Both of those bills are not universally accepted by Democrats and progressive groups. The American Civil Liberties Union (ACLU) has vociferously opposed the latter as a violation of American’s First Amendment rights.
Trone is a major donor to the ACLU and counts its executive director, Anthony Romero, as one of his friends. He said Romero attended his children’s bar and bat mitzvahs. “We’re trying to figure out, working together, how his bill can get passed,” he said.
The Potomac, Maryland, resident said he was a supporter of the two-state solution, but insisted — a la Prime Minister Benjamin Netanyahu — that any Palestinian state would need to be demilitarized.
“We can’t have a militarized Palestinian state,” he said. “That’s not going to work. Think about the approach to Ben Gurion Airport. [Planes flying in and out of it are] coming right over the West Bank most of the time. That can’t work if they’re allowed to have rocket launchers and a military.”
He said he disagreed with US President Donald Trump’s decision to move the US embassy to Jerusalem under the circumstances he did, but not necessarily to formally recognize the holy city as Israel’s capital.
“We shouldn’t have moved the embassy to Jerusalem at this particular time,” he said. “Israel has a right to decide where their capital is, their capital has always been Jerusalem. And that’s fine, but this was not the time to throw fuel on the fire and move the embassy.”
The Trump administration announced last month it would open its new embassy in May, to coincide with the 70th anniversary of Israel’s birth, which Palestinians took to be a provocation.
Trone diverged from the last Democratic president, Barack Obama, who put pressure on Israel to roll back its building of West Bank settlements, ultimately culminating in his allowing a UN Security Council resolution condemning the enterprise to pass.
Other presidents, including Republicans Ronald Reagan, George H.W. Bush and George W. Bush pushed Israel as well not to expand its presence in the West Bank.
“You don’t tell somebody else how to conduct their marriage,” Trone said.
“We can’t dictate to Israel how they have to run their country,” he continued. “And they don’t dictate to us how they run our country. I think that’s wrong. I think us telling them whether they can build settlements or not — that’s not our business.”

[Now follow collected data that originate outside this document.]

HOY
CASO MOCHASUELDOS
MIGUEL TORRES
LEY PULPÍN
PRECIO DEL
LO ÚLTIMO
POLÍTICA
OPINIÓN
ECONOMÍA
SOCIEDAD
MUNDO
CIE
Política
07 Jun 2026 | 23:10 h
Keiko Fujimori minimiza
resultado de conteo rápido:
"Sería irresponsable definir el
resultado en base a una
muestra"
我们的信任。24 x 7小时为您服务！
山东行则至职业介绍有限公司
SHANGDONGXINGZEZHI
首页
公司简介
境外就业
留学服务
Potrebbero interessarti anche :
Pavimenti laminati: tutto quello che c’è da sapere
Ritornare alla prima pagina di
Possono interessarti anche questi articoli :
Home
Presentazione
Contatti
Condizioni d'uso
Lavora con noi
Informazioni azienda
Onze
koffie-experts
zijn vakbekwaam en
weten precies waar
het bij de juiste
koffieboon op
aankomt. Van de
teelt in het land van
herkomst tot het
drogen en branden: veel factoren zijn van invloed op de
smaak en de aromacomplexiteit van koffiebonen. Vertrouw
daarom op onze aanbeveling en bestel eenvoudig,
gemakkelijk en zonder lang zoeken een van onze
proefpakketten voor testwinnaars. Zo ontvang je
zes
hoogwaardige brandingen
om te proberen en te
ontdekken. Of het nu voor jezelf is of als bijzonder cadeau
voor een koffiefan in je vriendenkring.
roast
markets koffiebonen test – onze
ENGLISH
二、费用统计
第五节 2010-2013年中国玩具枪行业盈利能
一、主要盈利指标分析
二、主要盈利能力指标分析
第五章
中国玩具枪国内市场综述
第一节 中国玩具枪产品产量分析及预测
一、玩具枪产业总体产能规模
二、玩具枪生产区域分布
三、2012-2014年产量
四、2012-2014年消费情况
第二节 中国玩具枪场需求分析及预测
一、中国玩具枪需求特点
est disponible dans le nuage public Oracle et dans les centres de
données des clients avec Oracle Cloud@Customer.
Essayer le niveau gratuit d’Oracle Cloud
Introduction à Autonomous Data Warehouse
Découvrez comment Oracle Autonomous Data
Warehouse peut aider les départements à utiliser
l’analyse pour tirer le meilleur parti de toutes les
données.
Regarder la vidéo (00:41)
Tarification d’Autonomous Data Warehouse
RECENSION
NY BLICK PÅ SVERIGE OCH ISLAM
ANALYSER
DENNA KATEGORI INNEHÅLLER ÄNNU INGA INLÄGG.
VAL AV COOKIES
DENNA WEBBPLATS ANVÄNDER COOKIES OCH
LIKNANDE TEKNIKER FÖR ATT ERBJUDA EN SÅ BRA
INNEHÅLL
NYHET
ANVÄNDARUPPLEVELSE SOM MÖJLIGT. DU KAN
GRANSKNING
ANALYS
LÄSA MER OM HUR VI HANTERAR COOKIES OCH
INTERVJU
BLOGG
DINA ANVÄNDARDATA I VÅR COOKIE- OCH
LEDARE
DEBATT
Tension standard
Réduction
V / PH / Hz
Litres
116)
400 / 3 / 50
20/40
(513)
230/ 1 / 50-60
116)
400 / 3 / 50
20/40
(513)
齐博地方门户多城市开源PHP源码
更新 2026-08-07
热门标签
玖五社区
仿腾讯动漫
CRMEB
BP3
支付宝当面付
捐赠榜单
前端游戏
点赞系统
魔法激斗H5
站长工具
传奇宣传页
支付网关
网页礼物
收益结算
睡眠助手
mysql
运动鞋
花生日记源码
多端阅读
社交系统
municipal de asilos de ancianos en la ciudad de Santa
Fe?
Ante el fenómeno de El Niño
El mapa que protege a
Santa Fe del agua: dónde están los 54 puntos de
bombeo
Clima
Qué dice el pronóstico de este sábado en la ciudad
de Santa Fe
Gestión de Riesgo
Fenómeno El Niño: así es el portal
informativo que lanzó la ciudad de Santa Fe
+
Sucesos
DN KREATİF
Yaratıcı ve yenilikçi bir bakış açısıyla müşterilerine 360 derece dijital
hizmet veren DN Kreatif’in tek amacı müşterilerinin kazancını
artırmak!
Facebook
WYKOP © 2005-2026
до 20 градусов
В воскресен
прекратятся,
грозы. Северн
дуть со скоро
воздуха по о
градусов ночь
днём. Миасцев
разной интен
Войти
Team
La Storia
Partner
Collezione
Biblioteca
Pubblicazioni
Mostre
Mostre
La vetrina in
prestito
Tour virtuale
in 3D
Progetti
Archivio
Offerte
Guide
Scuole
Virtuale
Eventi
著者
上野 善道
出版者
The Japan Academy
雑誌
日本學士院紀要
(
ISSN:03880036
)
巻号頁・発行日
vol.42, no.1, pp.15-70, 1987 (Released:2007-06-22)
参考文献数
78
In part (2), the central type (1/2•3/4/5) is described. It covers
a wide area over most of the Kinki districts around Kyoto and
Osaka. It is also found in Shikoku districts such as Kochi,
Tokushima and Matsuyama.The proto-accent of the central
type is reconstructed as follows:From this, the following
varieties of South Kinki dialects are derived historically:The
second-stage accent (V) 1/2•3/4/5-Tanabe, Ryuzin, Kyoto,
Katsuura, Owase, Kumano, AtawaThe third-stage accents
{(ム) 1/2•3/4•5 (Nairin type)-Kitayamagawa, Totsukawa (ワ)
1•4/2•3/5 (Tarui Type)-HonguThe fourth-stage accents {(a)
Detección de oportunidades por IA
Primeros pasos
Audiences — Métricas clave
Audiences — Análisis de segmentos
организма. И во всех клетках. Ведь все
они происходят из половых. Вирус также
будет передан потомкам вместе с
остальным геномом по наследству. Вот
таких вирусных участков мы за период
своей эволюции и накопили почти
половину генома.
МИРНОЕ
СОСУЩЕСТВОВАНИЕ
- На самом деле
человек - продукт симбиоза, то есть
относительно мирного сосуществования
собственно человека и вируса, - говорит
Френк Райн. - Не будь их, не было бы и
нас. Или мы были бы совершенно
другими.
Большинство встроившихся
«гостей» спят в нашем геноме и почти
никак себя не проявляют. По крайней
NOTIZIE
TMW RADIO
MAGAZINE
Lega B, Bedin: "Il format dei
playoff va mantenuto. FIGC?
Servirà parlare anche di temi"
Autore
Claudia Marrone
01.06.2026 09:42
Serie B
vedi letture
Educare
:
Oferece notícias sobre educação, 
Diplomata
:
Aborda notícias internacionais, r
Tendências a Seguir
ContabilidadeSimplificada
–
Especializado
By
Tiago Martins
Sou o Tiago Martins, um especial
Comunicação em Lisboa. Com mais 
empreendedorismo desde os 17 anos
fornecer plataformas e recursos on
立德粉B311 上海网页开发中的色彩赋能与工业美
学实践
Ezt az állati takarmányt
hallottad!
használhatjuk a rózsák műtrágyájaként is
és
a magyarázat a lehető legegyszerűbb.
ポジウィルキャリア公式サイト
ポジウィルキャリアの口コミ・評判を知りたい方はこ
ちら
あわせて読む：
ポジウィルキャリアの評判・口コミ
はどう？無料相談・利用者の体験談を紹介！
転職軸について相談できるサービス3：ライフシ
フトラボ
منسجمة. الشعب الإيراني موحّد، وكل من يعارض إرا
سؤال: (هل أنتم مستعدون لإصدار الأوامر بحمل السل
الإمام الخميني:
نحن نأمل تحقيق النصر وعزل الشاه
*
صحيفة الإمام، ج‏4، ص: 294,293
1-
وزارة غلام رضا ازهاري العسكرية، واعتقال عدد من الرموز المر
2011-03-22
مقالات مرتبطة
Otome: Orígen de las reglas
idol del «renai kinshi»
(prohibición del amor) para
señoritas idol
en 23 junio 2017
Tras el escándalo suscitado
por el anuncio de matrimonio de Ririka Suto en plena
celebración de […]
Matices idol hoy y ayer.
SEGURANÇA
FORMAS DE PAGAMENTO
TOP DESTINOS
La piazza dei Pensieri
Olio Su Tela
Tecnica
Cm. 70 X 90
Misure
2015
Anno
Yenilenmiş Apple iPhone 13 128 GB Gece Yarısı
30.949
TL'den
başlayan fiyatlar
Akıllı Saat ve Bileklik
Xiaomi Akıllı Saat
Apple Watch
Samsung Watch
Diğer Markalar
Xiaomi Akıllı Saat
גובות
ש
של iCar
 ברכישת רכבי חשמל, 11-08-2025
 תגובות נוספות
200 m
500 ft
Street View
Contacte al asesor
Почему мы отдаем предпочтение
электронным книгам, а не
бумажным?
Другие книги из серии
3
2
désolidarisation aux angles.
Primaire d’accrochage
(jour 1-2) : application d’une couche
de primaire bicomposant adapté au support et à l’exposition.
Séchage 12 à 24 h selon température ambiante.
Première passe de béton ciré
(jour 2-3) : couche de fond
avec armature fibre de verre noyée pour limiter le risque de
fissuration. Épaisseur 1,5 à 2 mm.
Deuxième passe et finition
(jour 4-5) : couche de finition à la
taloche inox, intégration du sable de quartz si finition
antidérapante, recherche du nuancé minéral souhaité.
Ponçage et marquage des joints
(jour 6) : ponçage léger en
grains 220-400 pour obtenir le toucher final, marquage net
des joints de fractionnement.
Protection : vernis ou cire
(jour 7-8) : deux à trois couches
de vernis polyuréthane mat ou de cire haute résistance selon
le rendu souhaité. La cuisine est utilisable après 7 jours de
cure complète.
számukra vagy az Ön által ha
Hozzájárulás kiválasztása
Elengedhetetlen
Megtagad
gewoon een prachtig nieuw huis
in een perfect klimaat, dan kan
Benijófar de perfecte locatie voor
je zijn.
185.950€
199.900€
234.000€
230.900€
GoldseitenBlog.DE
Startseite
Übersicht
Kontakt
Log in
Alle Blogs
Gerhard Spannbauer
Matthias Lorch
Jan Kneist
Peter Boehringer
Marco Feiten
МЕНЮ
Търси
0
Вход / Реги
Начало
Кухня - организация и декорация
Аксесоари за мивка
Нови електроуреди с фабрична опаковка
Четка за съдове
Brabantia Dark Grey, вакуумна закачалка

Trone also expressed disapproval of the 2015 Iran nuclear deal the Obama administration negotiated with world powers and Iran. “I would have voted against the deal,” he said.
While he claimed he would now vote for a measure to amend the deal, as the Trump administration is demanding, he said it was imperative not to abrogate the accord outright.
“Now that it’s been made, we have to keep it and strengthen it,” he said. He expressed a desire to include into the agreement a ban on ballistic missile testing, increased access to Iran’s military sites and a removal of the deal’s sunset provisions, which allow certain restrictions to expire.
“We don’t want to kill the deal. The deal is the best thing we have now,” he said. “It’s not a good deal, but we got it. So we have to make it stronger. We don’t want to throw it in the trash, because we’ve lost all of our leverage. The Europeans aren’t going to be with us. They’re working to do business and they’ve gone their own route.”
The business of politics
While in Israel, Trone also pursued some business interests, including visits to Israeli wineries whose products he sells in his stores. He said Total Wine buys 7,000 cases of wine from Israel each year for his nearly 175 stores, including from Barkan and Psagot wineries.
He is also working on importing Goldstar and Maccabee beer. They will test those in their top 30-40 stores, he said, starting in the next five to six months.
But he’s hoping to soon move on from the business of selling wine to that of passing laws. “I don’t need a job,” referring to his wealth. “I’ve had a great job at Total Wine and More.”
And while he’s spent a career hiring thousands to work at his stores, he now has to convince a plurality of Maryland’s Sixth District to hire him.